EDIT: I can confirm that those with Pokemon SD issues, can worry no mroe as they it works in AKAIO 1.8 with AAP disabled.


----------



## CookiesMilk (Oct 15, 2010)

Noooo... Why Animal Crossing suddenly doesn't work? Black screen when I run the game...


----------



## Masked Ranger (Oct 15, 2010)

And there was much rejoicing!!


----------



## azure0wind (Oct 15, 2010)

can someone tell me what do the meaning of:
- We have complete control of your cheats. Be afraid.
:/


----------



## Taboo'd (Oct 15, 2010)

Masked Ranger said:
			
		

> And there was much rejoicing!!


Indeed.

It's also good to know they included an AP bypass, so we won't have to rely for fixes for new roms that wont work.
Those months on wait sure paid off.


----------



## Depravo (Oct 15, 2010)

CookiesMilk said:
			
		

> Noooo... Why Animal Crossing suddenly doesn't work? Black screen when I run the game...

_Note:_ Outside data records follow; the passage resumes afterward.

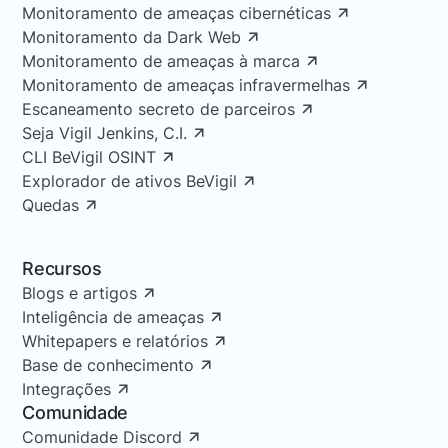
Monitoramento de ameaças cibernéticas
Monitoramento da Dark Web
Monitoramento de ameaças à marca
Monitoramento de ameaças infravermelhas
Escaneamento secreto de parceiros
Seja Vigil Jenkins, C.I.
CLI BeVigil OSINT
Explorador de ativos BeVigil
Quedas
Recursos
Blogs e artigos
Inteligência de ameaças
Whitepapers e relatórios
Base de conhecimento
Integrações
Comunidade
Comunidade Discord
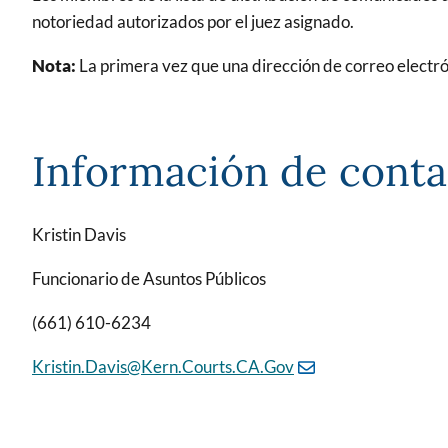
notoriedad autorizados por el juez asignado.
Nota:
La primera vez que una dirección de correo electrón
Información de conta
Kristin Davis
Funcionario de Asuntos Públicos
(661) 610-6234
Kristin.Davis@Kern.Courts.CA.Gov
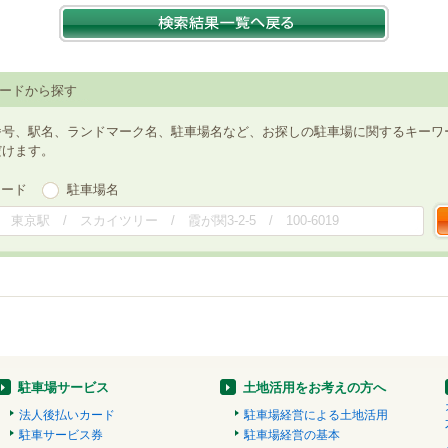
ードから探す
番号、駅名、ランドマーク名、駐車場名など、お探しの駐車場に関するキーワ
だけます。
ワード
駐車場名
駐車場サービス
土地活用をお考えの方へ
法人後払いカード
駐車場経営による土地活用
駐車サービス券
駐車場経営の基本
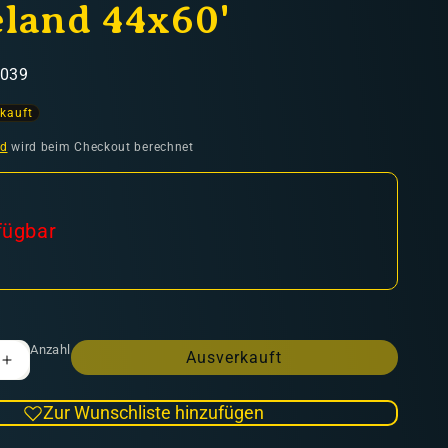
land 44x60'
4039
kauft
nd
wird beim Checkout berechnet
fügbar
Anzahl
Ausverkauft
Erhöhe
die
Menge
Zur Wunschliste hinzufügen
für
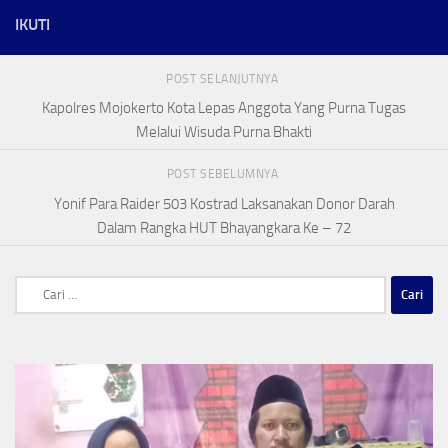
IKUTI
POST SELANJUTNYA
Kapolres Mojokerto Kota Lepas Anggota Yang Purna Tugas
Melalui Wisuda Purna Bhakti
POST SEBELUMNYA
Yonif Para Raider 503 Kostrad Laksanakan Donor Darah
Dalam Rangka HUT Bhayangkara Ke – 72
Cari
untuk:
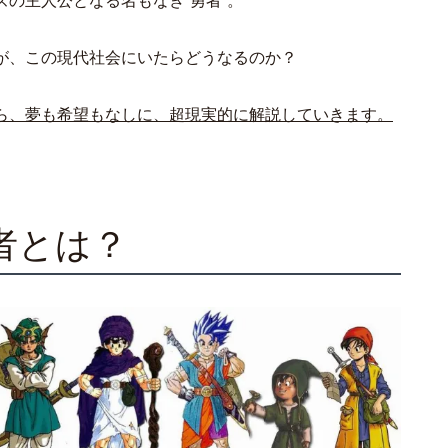
の主人公となる名もなき”勇者”。
が、この現代社会にいたらどうなるのか？
ら、夢も希望もなしに、超現実的に解説していきます。
者とは？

Do you have bypass anti-piracy enabled as default? If so then turn it off on the ROM settings for Animal Crossing.


----------



## wesley0104 (Oct 15, 2010)

DAMN YOU Super Scribblenauts, Even with akaio 1.8 you still laugh at my face !! XD


----------



## CookiesMilk (Oct 15, 2010)

Depravo said:
			
		

> CookiesMilk said:
> 
> 
> 
> ...


Hey... It actually worked man... Thank you very much!! *Salutes*


----------



## craplame (Oct 15, 2010)

Yay, this is already a great day. :') Thanks so much AKAIO team. You're amazing.


----------



## Depravo (Oct 15, 2010)

CookiesMilk said:
			
		

> Depravo said:
> 
> 
> 
> ...


Which is why I asked earlier if anyone has a list of games that require the new AAP to work. I'd rather only activate it for specific ROMs rather than have it permanently activated and risk conflicts such as these.

So far the list is -
Super Scribblenauts - AAP must be *ON*
Animal Crossing - AAP must be *OFF*

People can feel free to add any more.


----------



## wesley0104 (Oct 15, 2010)

[/quote]
Which is why I asked earlier if anyone has a list of games that require the new AAP to work. I'd rather only activate it for specific ROMs rather than have it permanently activated and risk conflicts such as these.

So far the list is -
Super Scribblenauts - AAP must be *ON*
Animal Crossing - AAP must be *OFF*

People can feel free to add any more.
[/quote]

I've switched it to on for super scribblenauts but still loops


----------



## CookiesMilk (Oct 15, 2010)

Why the Super Scribblenauts won't start up ?! The screen keep resets and a shadow keep pass by... WHAT THE HELL? How to pass that screen !?


----------



## shineaway (Oct 15, 2010)

Thanks too normmatt and bunnyboy for this release ;]


----------



## windwakr (Oct 15, 2010)

Thanks Normmatt and anyone else who worked on it.


----------



## dekuleon (Oct 15, 2010)

Finally!!!

Thankyou very much for your work guys, I really apreciate it!!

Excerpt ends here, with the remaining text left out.